◐ Shell
clean mode source ↗

GH-81079: Add case_sensitive argument to `pathlib.Path.glob()` by barneygale · Pull Request #102710 · python/cpython

@barneygale

This argument allows case-sensitive matching to be enabled on Windows, and case-insensitive matching to be enabled on Posix.

This PR removes _PreciseSelector and uses _WildcardSelector to select non-wildcard patterns. This allows case sensitivity rules to be varied, and ensures the paths returned from glob() use filesystem casing.

This argument allows case-sensitive matching to be enabled on Windows, and
case-insensitive matching to be enabled on Posix.

@barneygale barneygale changed the title GH-81079: Add case_sensitive argument to pathlib.Path.glob() GH-81079: Add case_sensitive argument to pathlib.Path.glob()

Mar 15, 2023

@barneygale

Hey @zooba, would you be available to review this? I think you already looked at a similar patch in #102616, so you may already have some useful context. No worries if not. Thanks!

@zooba

It might be nice to describe the =None value as meaning "using the native case comparison rules for the filesystem". Windows allows marking directories as case-sensitive, and one day we might actually respect that. Similarly, pretty sure you can use FAT from any OS, and we ought to treat that as case insensitive by default.

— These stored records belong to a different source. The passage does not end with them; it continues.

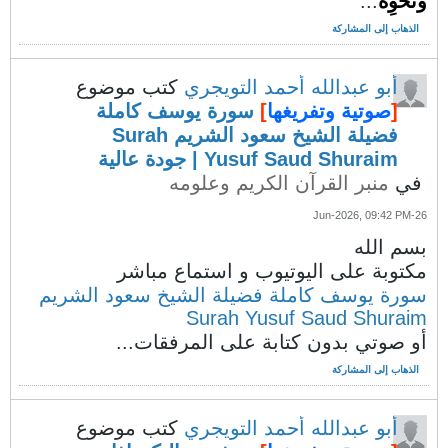
ونحوِه
...
الذهاب إلى المشاركة
أبو عبدالله أحمد التويجري
كتب موضوع
[
صوتية وتفريغها
]
سورة يوسف كاملة
فضيلة الشيخ سعود الشريم Surah
Yusuf Saud Shuraim | جودة عالية
في
منبر القرآن الكريم وعلومه
26-Jun-2026, 09:42 PM
بسم الله
مكتوبة على اليوتيوب و استماع مباشر
سورة يوسف كاملة فضيلة الشيخ سعود الشريم
Surah Yusuf Saud Shuraim
أو صوتي بدون كتابة على المرفقات...
الذهاب إلى المشاركة
أبو عبدالله أحمد التويجري
كتب موضوع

We don't have to implement those yet, but let's not lock ourselves out by documenting the specific rules. We can also file a feature request now to implement proper case support - it might help find someone motivated to make it happen.

Also, like with the symlink change, I'd like to see clearly stated which parts of the pattern are affected, as I assume it only applies to segments from the first wildcard (that is, foo/bar*/baz with case_sensitive=False on a case sensitive drive matches foo/BARF/BAZ but not FOO/barf/baz).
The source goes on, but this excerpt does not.